What needs to be done: Write out the line that contains "Pathomorphological and Immunohistochemical", then every following line to the end of the records below, with no other lines and no changes.

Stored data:
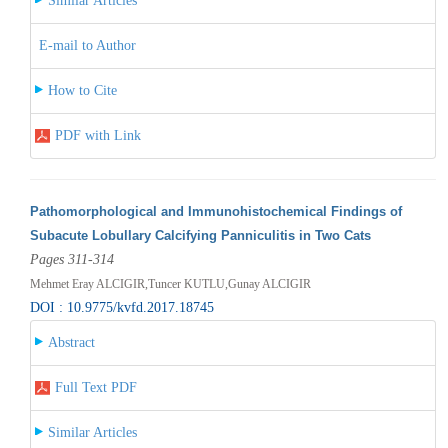
Similar Articles
E-mail to Author
How to Cite
PDF with Link
Pathomorphological and Immunohistochemical Findings of
Subacute Lobullary Calcifying Panniculitis in Two Cats
Pages 311-314
Mehmet Eray ALCIGIR,Tuncer KUTLU,Gunay ALCIGIR
DOI : 10.9775/kvfd.2017.18745
Abstract
Full Text PDF
Similar Articles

Solution to this task:
Pathomorphological and Immunohistochemical Findings of
Subacute Lobullary Calcifying Panniculitis in Two Cats
Pages 311-314
Mehmet Eray ALCIGIR,Tuncer KUTLU,Gunay ALCIGIR
DOI : 10.9775/kvfd.2017.18745
Abstract
Full Text PDF
Similar Articles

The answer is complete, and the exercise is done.